───── Information ─────

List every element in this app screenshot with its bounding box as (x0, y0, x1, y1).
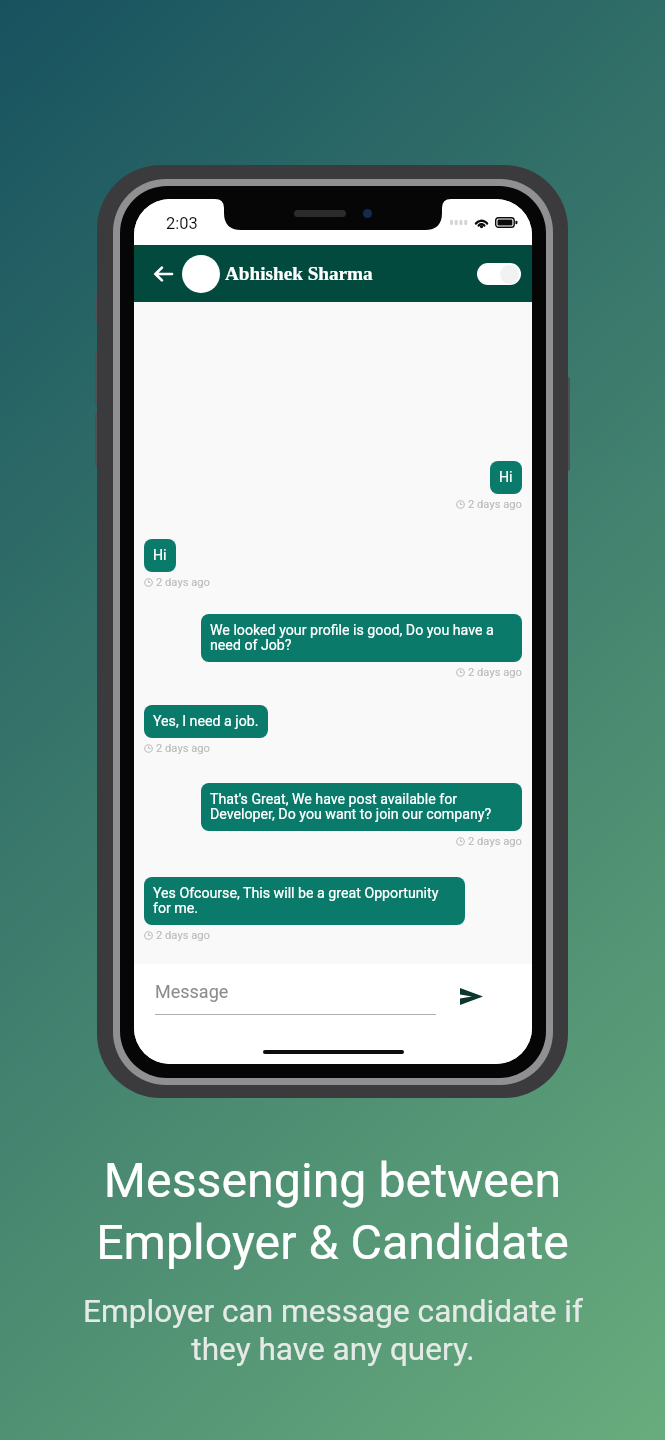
staticText: 2 days ago (468, 666, 522, 679)
staticText: 2 days ago (468, 835, 522, 848)
staticText: 2:03 (166, 214, 198, 233)
staticText: Hi (499, 469, 513, 486)
button[interactable]: Back (149, 260, 177, 288)
button[interactable]: Hi (490, 461, 522, 494)
staticText: 2 days ago (156, 742, 210, 755)
button[interactable]: We looked your profile is good, Do you h… (201, 614, 522, 662)
staticText: 2 days ago (156, 929, 210, 942)
staticText: 2 days ago (156, 576, 210, 589)
staticText: That's Great, We have post available for… (210, 791, 513, 823)
staticText: 2 days ago (468, 498, 522, 511)
button[interactable]: Hi (144, 539, 176, 572)
staticText: Employer can message candidate if they h… (83, 1293, 583, 1368)
staticText: Abhishek Sharma (225, 263, 373, 284)
button[interactable]: Toggle online status (477, 263, 521, 285)
staticText: Messenging between Employer & Candidate (96, 1152, 569, 1271)
staticText: Yes Ofcourse, This will be a great Oppor… (153, 885, 456, 917)
button[interactable]: Yes, I need a job. (144, 705, 268, 738)
staticText: Yes, I need a job. (153, 713, 259, 730)
staticText: We looked your profile is good, Do you h… (210, 622, 513, 654)
button[interactable]: Send (454, 979, 488, 1013)
staticText: Hi (153, 547, 167, 564)
staticText: Message (155, 981, 229, 1002)
button[interactable]: That's Great, We have post available for… (201, 783, 522, 831)
button[interactable]: Yes Ofcourse, This will be a great Oppor… (144, 877, 465, 925)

─────

### [Work required]
Look through the entries above. Copy each line in which the string "will" occurs.

### [Response area]
staticText: Yes Ofcourse, This will be a great Oppor… (153, 885, 456, 917)
button[interactable]: Yes Ofcourse, This will be a great Oppor… (144, 877, 465, 925)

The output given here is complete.